What the exercise asks. Wherever the string "Interface" appears in the records, return the line that holds it.

Stored data entries:
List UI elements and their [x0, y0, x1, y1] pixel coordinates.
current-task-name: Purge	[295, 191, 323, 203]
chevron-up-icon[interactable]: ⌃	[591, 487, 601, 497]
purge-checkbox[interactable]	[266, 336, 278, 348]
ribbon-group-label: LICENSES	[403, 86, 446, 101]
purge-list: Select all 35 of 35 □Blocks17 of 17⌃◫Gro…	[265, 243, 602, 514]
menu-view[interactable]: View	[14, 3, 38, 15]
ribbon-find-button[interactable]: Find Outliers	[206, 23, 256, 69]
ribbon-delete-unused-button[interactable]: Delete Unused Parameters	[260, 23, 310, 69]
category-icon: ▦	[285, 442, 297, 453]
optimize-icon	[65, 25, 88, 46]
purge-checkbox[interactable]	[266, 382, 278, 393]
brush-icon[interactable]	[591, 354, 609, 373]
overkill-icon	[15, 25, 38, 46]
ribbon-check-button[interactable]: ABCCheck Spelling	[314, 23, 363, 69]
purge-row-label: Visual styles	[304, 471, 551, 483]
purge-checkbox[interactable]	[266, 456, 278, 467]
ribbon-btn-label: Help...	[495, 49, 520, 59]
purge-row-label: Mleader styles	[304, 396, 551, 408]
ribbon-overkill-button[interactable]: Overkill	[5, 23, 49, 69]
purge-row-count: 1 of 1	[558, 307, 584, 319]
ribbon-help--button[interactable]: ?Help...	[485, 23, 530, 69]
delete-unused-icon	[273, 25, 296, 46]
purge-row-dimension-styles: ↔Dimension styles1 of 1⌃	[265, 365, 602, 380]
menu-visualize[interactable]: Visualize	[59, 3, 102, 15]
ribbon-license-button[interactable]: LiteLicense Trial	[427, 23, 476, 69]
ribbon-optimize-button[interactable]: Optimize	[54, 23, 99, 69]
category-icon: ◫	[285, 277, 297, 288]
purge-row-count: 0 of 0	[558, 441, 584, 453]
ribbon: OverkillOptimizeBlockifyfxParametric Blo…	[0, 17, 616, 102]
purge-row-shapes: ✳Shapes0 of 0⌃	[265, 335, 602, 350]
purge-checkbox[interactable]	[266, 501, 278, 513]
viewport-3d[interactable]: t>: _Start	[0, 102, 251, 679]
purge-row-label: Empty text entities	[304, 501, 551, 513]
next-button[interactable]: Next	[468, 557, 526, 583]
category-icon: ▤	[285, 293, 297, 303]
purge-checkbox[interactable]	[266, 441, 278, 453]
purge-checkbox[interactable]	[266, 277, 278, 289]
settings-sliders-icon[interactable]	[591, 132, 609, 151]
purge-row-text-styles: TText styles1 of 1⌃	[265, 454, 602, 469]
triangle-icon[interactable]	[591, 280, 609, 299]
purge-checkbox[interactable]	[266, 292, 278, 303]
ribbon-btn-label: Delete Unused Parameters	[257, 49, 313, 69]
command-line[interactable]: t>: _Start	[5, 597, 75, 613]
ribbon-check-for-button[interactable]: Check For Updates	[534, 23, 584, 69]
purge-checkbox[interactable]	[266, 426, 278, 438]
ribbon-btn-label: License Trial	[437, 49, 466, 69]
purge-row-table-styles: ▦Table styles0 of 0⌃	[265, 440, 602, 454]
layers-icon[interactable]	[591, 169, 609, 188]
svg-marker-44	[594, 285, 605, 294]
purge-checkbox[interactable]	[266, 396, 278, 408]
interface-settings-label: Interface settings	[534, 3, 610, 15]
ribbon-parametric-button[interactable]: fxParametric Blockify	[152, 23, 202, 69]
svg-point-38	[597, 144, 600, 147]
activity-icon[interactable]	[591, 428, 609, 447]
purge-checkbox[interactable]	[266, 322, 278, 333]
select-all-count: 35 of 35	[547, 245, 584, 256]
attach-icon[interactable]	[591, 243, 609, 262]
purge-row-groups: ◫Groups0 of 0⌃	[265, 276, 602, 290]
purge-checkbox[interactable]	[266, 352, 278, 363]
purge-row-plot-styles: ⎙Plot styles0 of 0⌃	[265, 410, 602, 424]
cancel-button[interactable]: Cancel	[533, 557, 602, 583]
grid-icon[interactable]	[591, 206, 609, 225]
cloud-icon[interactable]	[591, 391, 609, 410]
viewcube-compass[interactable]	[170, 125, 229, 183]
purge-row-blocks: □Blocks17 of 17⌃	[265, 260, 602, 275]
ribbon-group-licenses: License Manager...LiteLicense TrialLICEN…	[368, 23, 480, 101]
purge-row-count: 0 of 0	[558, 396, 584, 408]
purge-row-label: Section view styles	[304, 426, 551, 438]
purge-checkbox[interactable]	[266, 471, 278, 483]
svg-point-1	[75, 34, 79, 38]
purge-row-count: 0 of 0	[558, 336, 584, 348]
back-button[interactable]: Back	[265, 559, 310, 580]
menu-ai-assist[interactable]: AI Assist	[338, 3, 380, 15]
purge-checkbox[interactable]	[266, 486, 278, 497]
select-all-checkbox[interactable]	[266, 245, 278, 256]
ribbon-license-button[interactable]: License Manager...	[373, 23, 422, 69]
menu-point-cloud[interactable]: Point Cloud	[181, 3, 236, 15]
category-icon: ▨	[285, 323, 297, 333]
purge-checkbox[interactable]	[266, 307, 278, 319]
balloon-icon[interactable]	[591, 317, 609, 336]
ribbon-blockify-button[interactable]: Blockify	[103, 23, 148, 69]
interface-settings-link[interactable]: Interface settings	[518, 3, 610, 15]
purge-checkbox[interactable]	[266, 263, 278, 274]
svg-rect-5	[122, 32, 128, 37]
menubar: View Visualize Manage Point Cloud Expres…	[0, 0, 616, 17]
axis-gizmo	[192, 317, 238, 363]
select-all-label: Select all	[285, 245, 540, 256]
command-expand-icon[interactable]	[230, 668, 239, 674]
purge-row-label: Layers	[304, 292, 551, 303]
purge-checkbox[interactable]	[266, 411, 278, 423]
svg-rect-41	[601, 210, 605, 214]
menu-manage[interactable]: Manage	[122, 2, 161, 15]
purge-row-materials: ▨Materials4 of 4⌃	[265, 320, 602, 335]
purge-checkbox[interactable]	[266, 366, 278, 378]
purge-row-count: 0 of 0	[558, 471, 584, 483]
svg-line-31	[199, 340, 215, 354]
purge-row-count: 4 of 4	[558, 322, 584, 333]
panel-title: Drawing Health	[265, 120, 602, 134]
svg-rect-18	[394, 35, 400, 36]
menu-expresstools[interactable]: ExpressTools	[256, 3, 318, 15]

Output of the task.
interface-settings-label: Interface settings	[534, 3, 610, 15]
interface-settings-link[interactable]: Interface settings	[518, 3, 610, 15]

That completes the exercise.